For eighteen months prior, British soldiers had been digging a series of twenty-two tunnels below the German position. The tunnels extended up to 2,000 feet in length, and some were as far as 100 feet below the surface of the ridge where the Germans were dug in. Once complete, the tunnels were filled with 1 million pounds of high explosive and plugged with sandbags. The blast was heard as far away as London.

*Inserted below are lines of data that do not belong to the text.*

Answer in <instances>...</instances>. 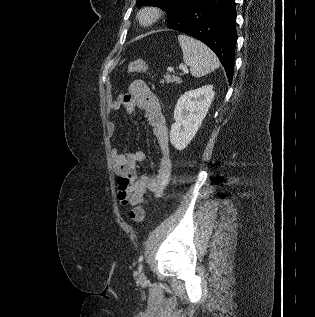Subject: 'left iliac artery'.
Wrapping results in <instances>:
<instances>
[{"mask_svg":"<svg viewBox=\"0 0 315 317\" xmlns=\"http://www.w3.org/2000/svg\"><path fill=\"white\" fill-rule=\"evenodd\" d=\"M138 260H139V262H142L143 261V255H141Z\"/></svg>","mask_w":315,"mask_h":317,"instance_id":"44dca946","label":"left iliac artery"}]
</instances>
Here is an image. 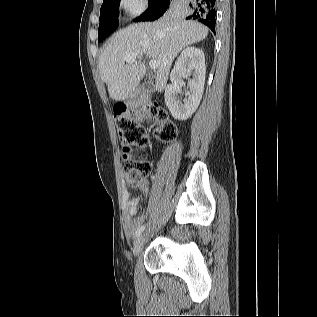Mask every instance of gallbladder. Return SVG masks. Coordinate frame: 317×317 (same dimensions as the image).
<instances>
[{"label":"gallbladder","mask_w":317,"mask_h":317,"mask_svg":"<svg viewBox=\"0 0 317 317\" xmlns=\"http://www.w3.org/2000/svg\"><path fill=\"white\" fill-rule=\"evenodd\" d=\"M152 87H153V83L151 81H148L142 85V89L144 91H150Z\"/></svg>","instance_id":"obj_1"}]
</instances>
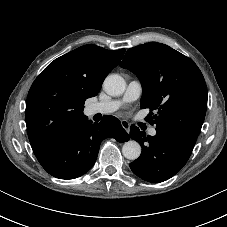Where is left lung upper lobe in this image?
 Instances as JSON below:
<instances>
[{
    "instance_id": "obj_1",
    "label": "left lung upper lobe",
    "mask_w": 227,
    "mask_h": 227,
    "mask_svg": "<svg viewBox=\"0 0 227 227\" xmlns=\"http://www.w3.org/2000/svg\"><path fill=\"white\" fill-rule=\"evenodd\" d=\"M140 79L141 107L157 130L195 145L207 109V87L193 60L171 47L150 42L129 49L120 63Z\"/></svg>"
}]
</instances>
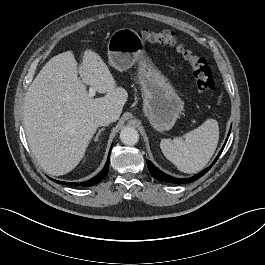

Although the Battle of Messines Ridge was a relatively small battle, it had considerable psychological impact for both sides. It also broke the Germans’ hold on the ridge, forcing them to retreat eastward and marking the beginning of a slow but continuous loss of ground by German forces in the west. After the battle, British forces continued to push the Germans back a few hundred yards at a time toward the high ridge at Passchendaele. The Germans fought back with mustard gas, a notoriously slow-acting chemical agent that maimed or killed enemy soldiers via severe blisters on the skin or internally if breathed.
By mid-September 1917, the British, close to their goal, began a new offensive movement. The fighting was slow and exhausting, and even the slightest forward progress came with innumerable casualties. The British reached Passchendaele on October 12 during a driving rain that turned the landscape to impenetrable mud. During the Battle of Passchendaele that ensued, the British suffered 310,000 casualties, while German casualties numbered 260,000. The battle proved the last great battle of attrition on the western front and again saw the use of mustard gas and other deadly chemical weapons.